Drinking Water Legislation Would Impact Fixtures
Responding to the high lead levels in the drinking water systems of Boston and the nation's capitol, Sen. Jim Jeffords (I-Vt.), ranking member of the Senate Environment and Public Works Committee, introduced legislation to overhaul the Safe Drinking Water Act. He was joined by Sen. Paul Sarbanes (D-Md.), Rep. Henry Waxman (D-Calif.) and Del. Eleanor Holmes Norton (D-D.C.).
“The Environmental Protection Agency estimates that our nation needs $265 billion to maintain and improve its drinking water infrastructure over the next 20 years,” Jeffords said. “If we don't address this, we'll be facing more and more health and environmental issues as our nation's water infrastructure degrades.”
The Lead-Free Drinking Water Bill of 2004 would place new responsibilities on the EPA and the nation's public water systems to ensure that public health is not compromised by lead in drinking water.
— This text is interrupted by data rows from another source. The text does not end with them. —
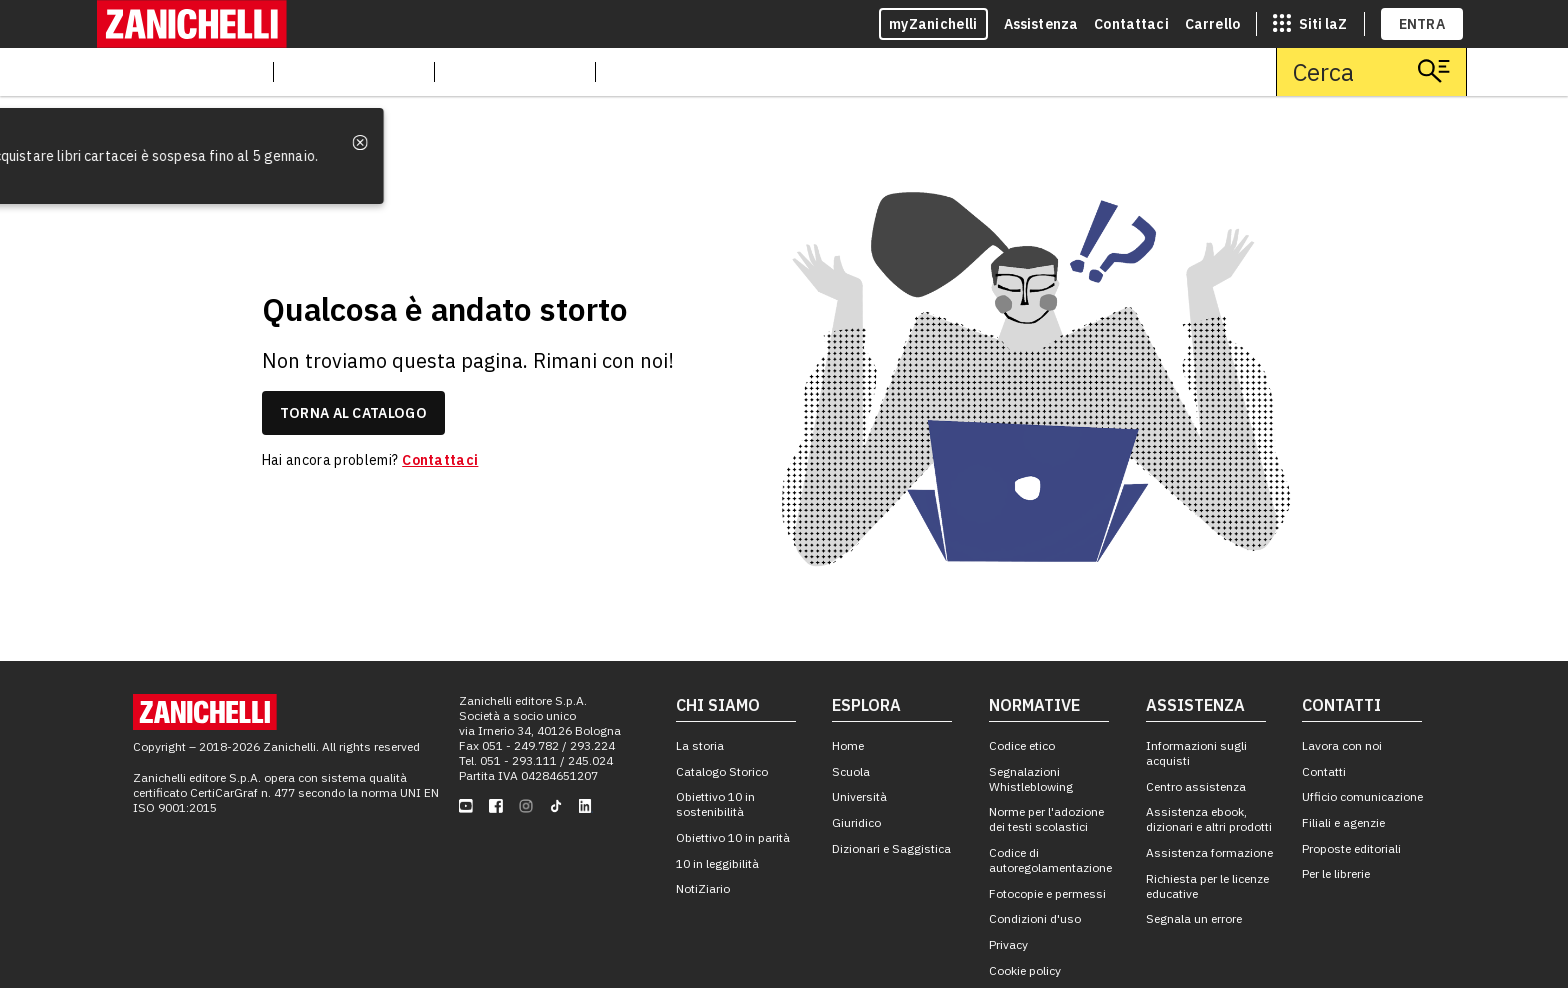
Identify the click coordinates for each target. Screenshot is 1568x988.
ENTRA (1422, 24)
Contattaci (1131, 24)
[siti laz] (1310, 24)
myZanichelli (933, 24)
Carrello (1212, 24)
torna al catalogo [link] (353, 413)
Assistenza (1041, 24)
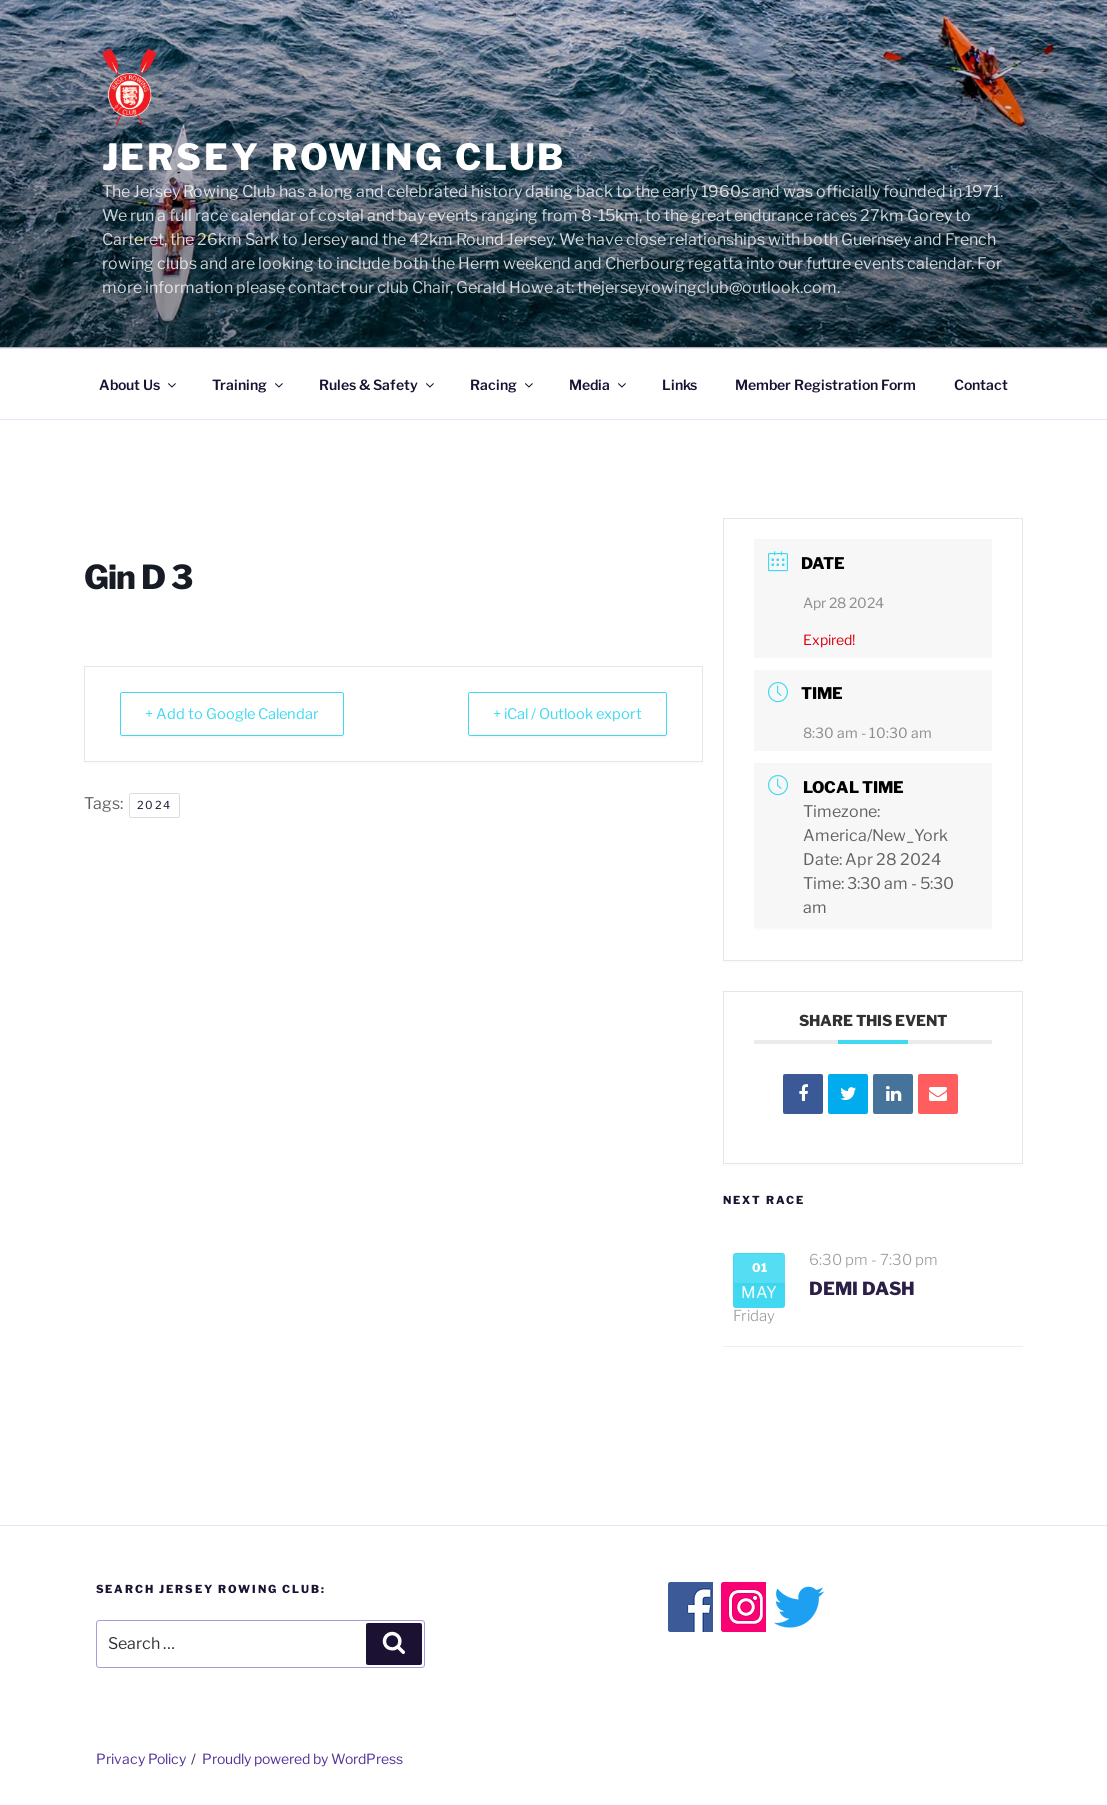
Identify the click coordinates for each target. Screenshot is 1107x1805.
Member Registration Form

It also would ban leaded plumbing fixtures and components, which, under the current law, are allowed to contain 8 percent lead.
Other proposed requirements include:
- Revision of the SDWA for lead in drinking water to ensure the protection of “vulnerable populations” - infants, children, pregnant women and breast-feeding mothers;
- Better notification by water utilities to residents whose water has high lead levels, provision of free filters for those residents, and replacement of all lead service lines on public and private property (even if the lead levels decline);
- Increased water testing and lead remediation in schools and day-care centers; and
- Increased federal funding to upgrade water distribution systems.
In March, the House Government Reform Committee called on the EPA to review the federal rules, reported the Washington Post. Other investigations into the issue have been launched by the General Accounting Office, the D.C. inspector general and a law firm hired by the WASA board of directors.